Congress Newsletter 2023
Wellbeing in Anesthesia and Intensive Care — Caring for Our Caregivers Is a Priority
Clinicians working in the fields of anaesthesia and intensive care are no strangers to the burnout phenomenon that is affecting a significant portion of healthcare professionals worldwide. But ensuring the wellbeing of medical staff goes well beyond addressing burnout or mental health issues, Dr Julie Highfield, a clinical psychologist from Cardiff, UK, said in a panel discussion at the 2023 Euroanaesthesia Congress.
“We should not measure wellbeing by an absence of pathology,” Highfield said. “Too many times, people are measuring wellbeing to burnout, posttraumatic stress disorder, or moral injury.”
Wellbeing has been described as a state of positive feelings and meeting one’s full potential in the world. While there is no consensus on what wellbeing means, most definitions include a hedonic element, referring to the ability to experience happiness and positive emotions, and an eudaimonic element that describes thriving and achieving personal potential. These are particular to each individual and can be subjective.
Highfield, who serves as the National Wellbeing Director of the Intensive Care Society, explained that the network of factors that determine those experiences is highly intricate. The ability to experience positive emotions such as joy, pride, sense of purpose, and autonomy in the workplace is influenced by a host of psychosocial predeterminants, including individual traits, life outside of work, and personal history. Factors related to the workplace, including the nature of the work and its demands, availability of resources, organization culture, and relationships with leaders and peers, also play a role in enabling clinicians to experience wellbeing.
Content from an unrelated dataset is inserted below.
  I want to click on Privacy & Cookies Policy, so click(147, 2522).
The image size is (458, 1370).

“As a psychologist working with people with wellbeing issues within critical care, quite often things would go wrong when they felt that they were not able to do a good job and they no longer felt good about the job that they were doing,” Highfield said. “There are experiences of moral distress, that gap between what we wish to do and what we are able to deliver that can traumatize us. And we can give so much of ourselves that we come to exhaustion.” While wellbeing cannot be reduced to the absence of mental health issues, maintaining mental health is paramount in ensuring that clinical staff feel well and function at their full potential.
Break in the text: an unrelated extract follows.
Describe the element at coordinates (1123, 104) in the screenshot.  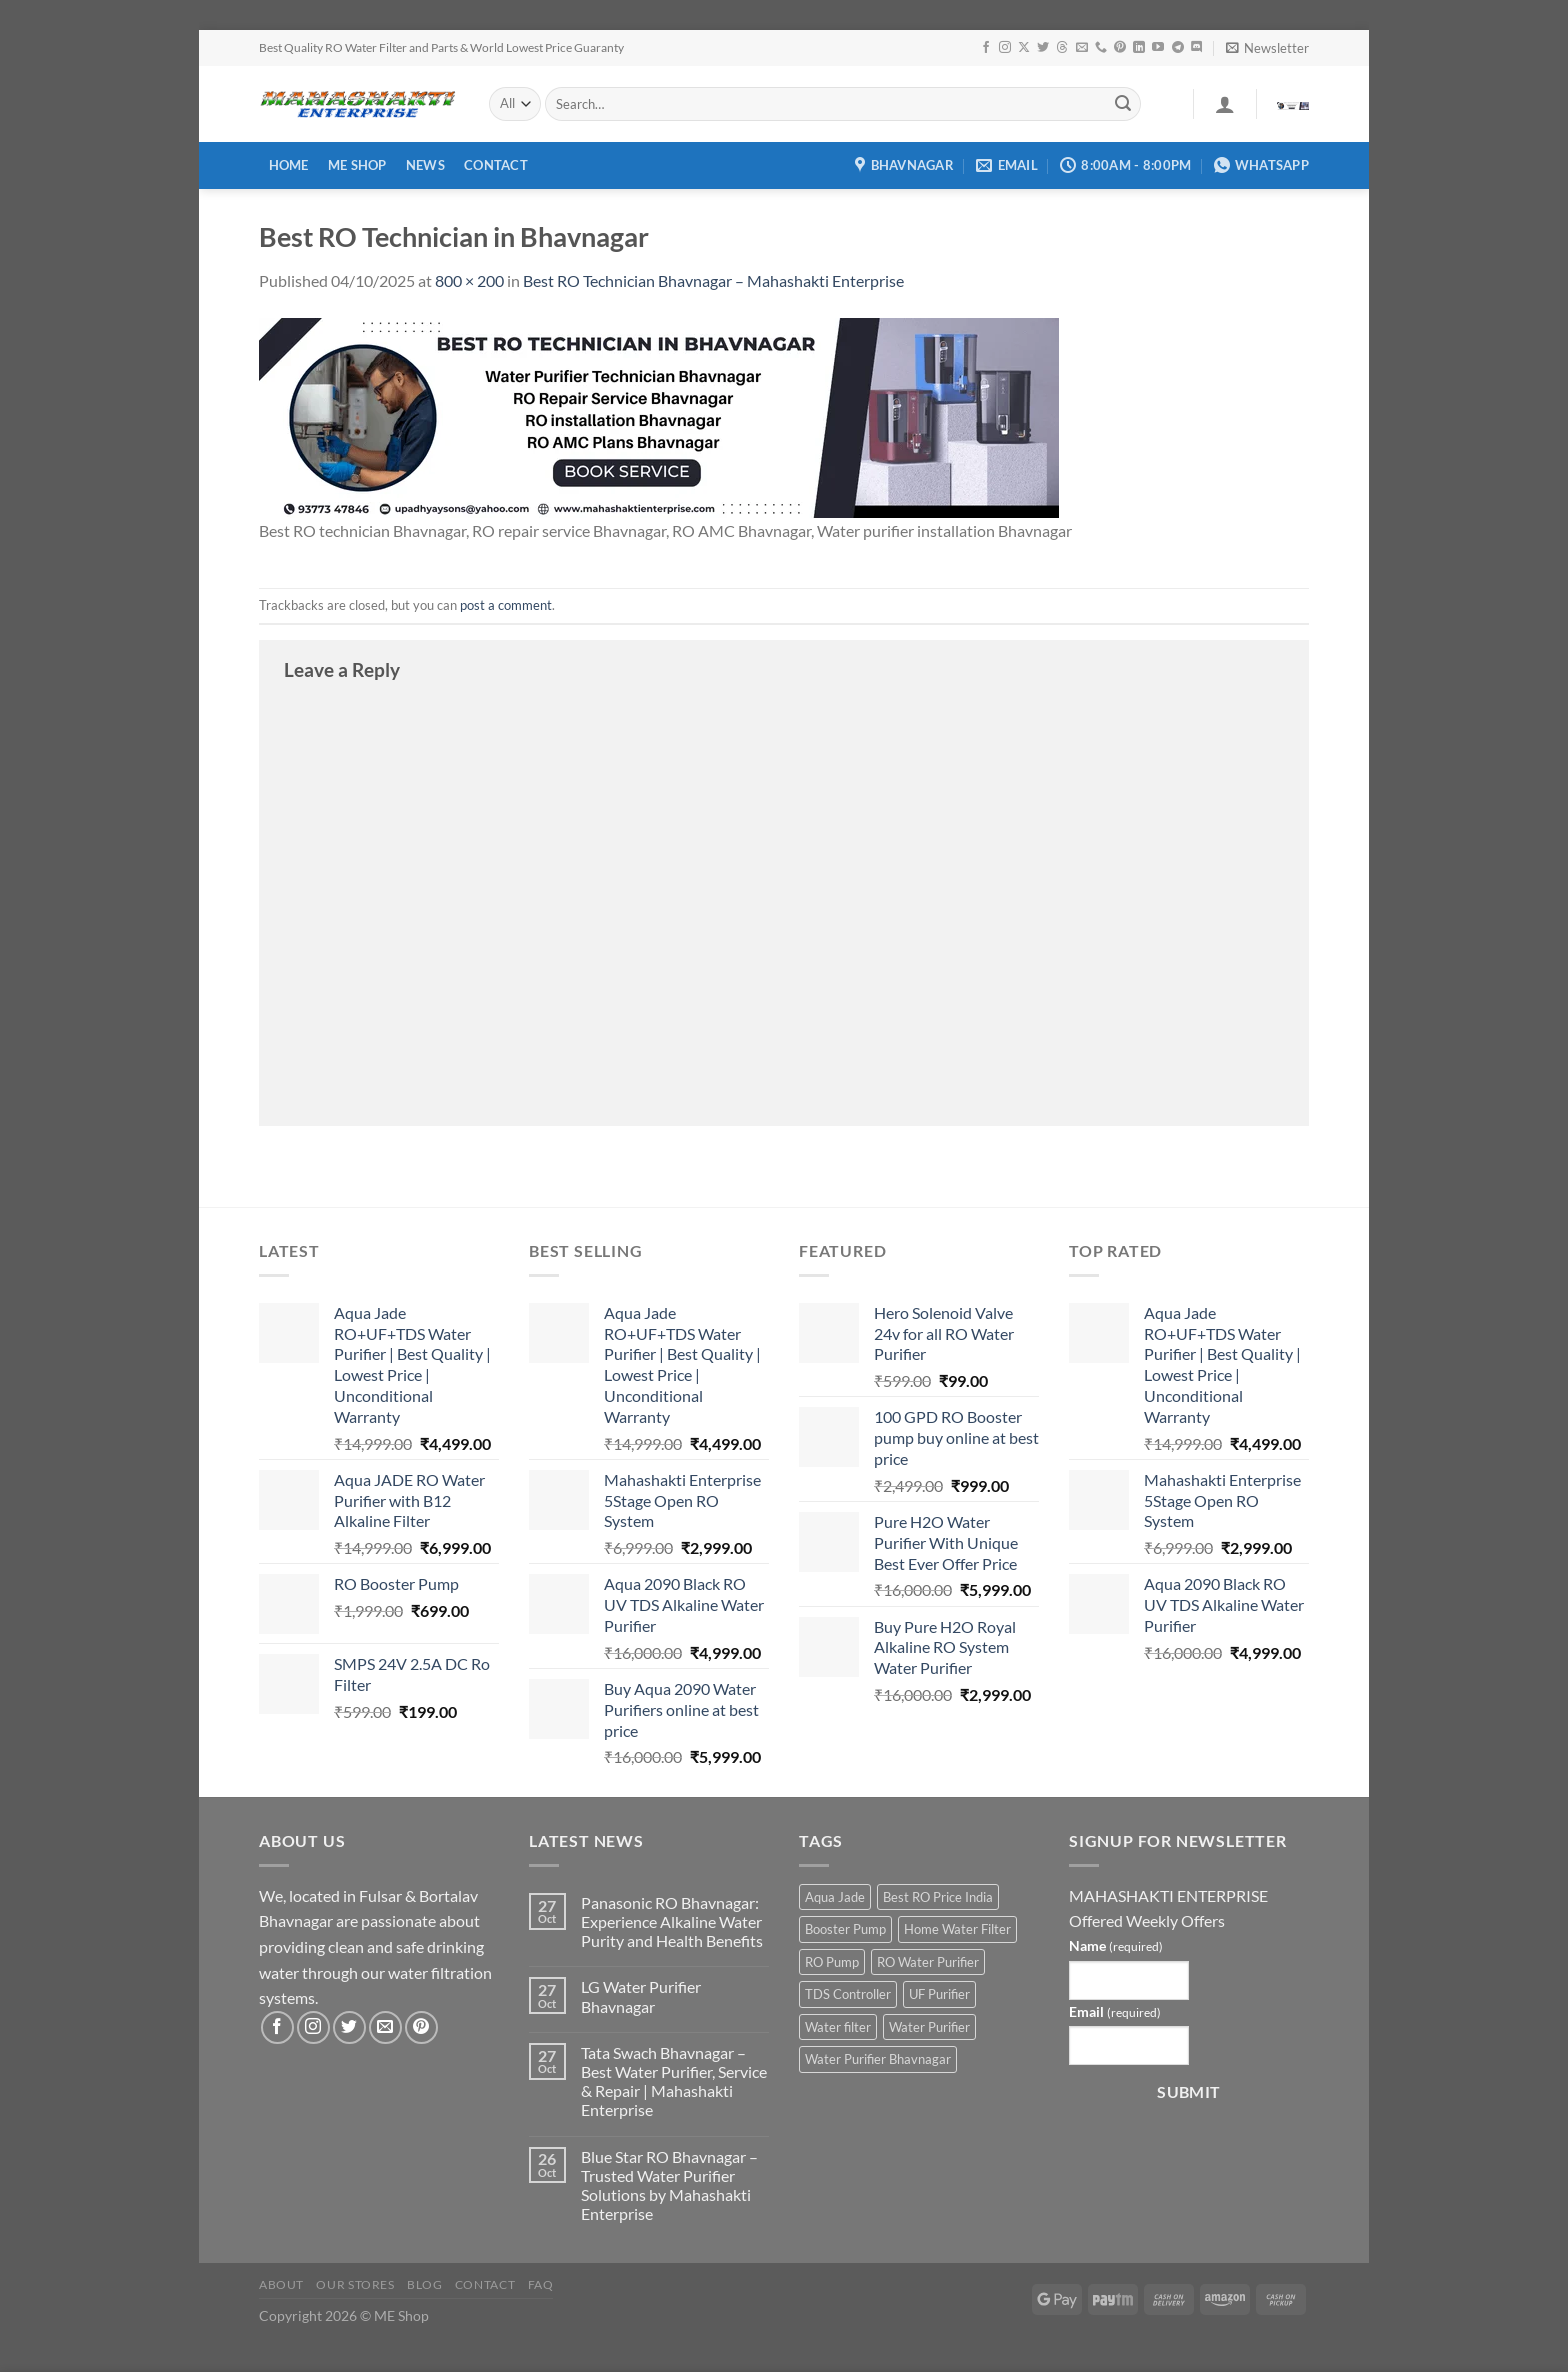 I see `[Submit]` at that location.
“It’s important to think about stress in the workplace in two parts,” the speaker said. “The primary stressor, what we signed up for, is the nature of the work itself. The secondary stressors are what get in the way of us doing a good job.” In the fields of anesthetics and critical care, primary stressors revolve around the patient, who is at the center of the job. Elements of patient care such as distress, disease, death, and differential diagnoses, as well as patient demands and difficult dynamics all contribute to job strain. Secondary stressors may include the lack of resources, failure of systems, poor leadership, unhelpful bureaucracy, excessive demands, poor infrastructure, and inadequate staffing or scheduling strategies.
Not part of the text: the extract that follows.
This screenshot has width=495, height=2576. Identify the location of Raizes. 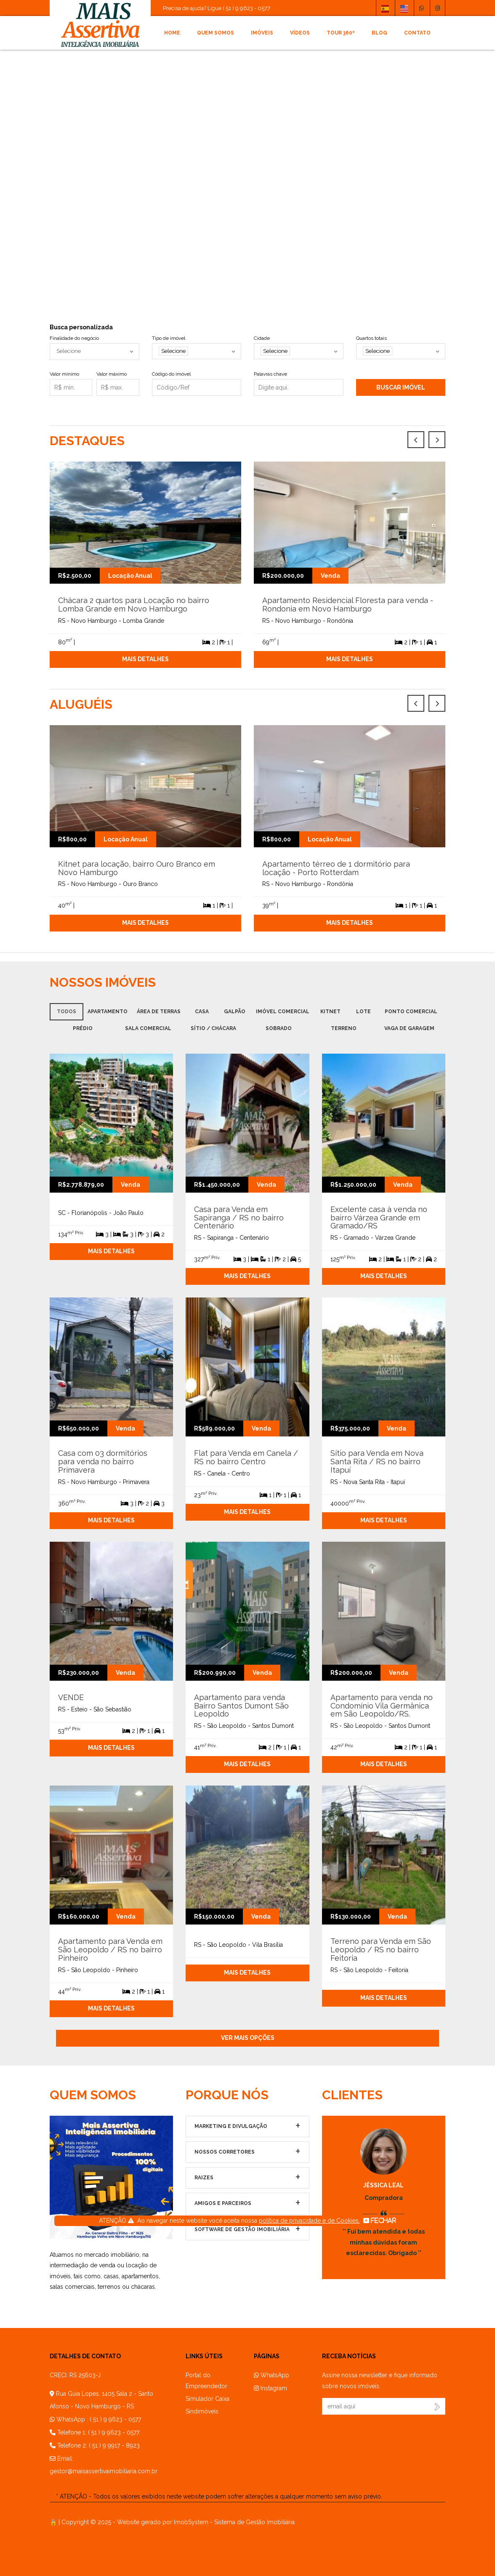 (203, 2178).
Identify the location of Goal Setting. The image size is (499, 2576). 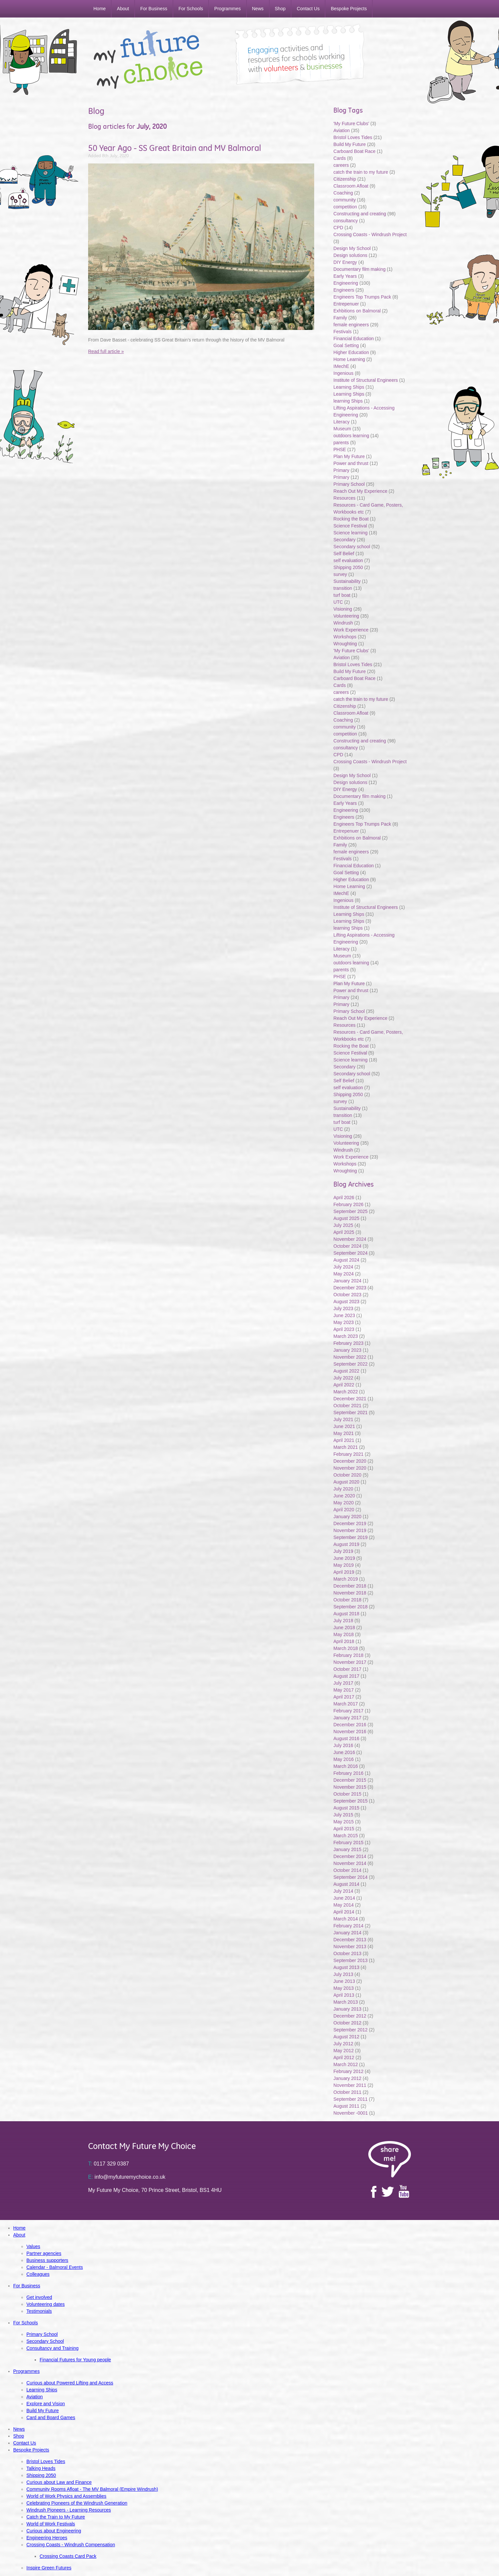 (346, 345).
“These can pull us in both directions,” Highfield said. “When we find that balance in the middle, supported by what we bring and what the organization gives to us, then we can do what’s right for the patient and we can learn when we can’t do what’s right for the patient.” While offering patients positive experiences and adequate care remains the focus of clinical work, feeling valued and supported by their organizations and having positive work relationships play a major role in shaping wellbeing in the workplace.
However, maintaining wellbeing at work is a fine balancing act that involves several phases. The core strategy of the Intensive Care Society and other health organizations includes a primary, preventative phase that consists of creating conditions for the personnel to thrive and preparing them for the work. In the secondary maintenance phase, institutions and leaders must ensure that the staff’s wellbeing is maintained. A final, tertiary phase involves responding to issues and restoring wellbeing to the baseline when things go wrong.
As long as the wellbeing of clinical staff is not considered a priority in many healthcare institutions, implementing changes is an uphill battle, Highfield said. Although progress may happen slowly, over many years, collaboration among professionals and persistence in pursuing these goals are key to bringing about positive changes in the clinical workplace.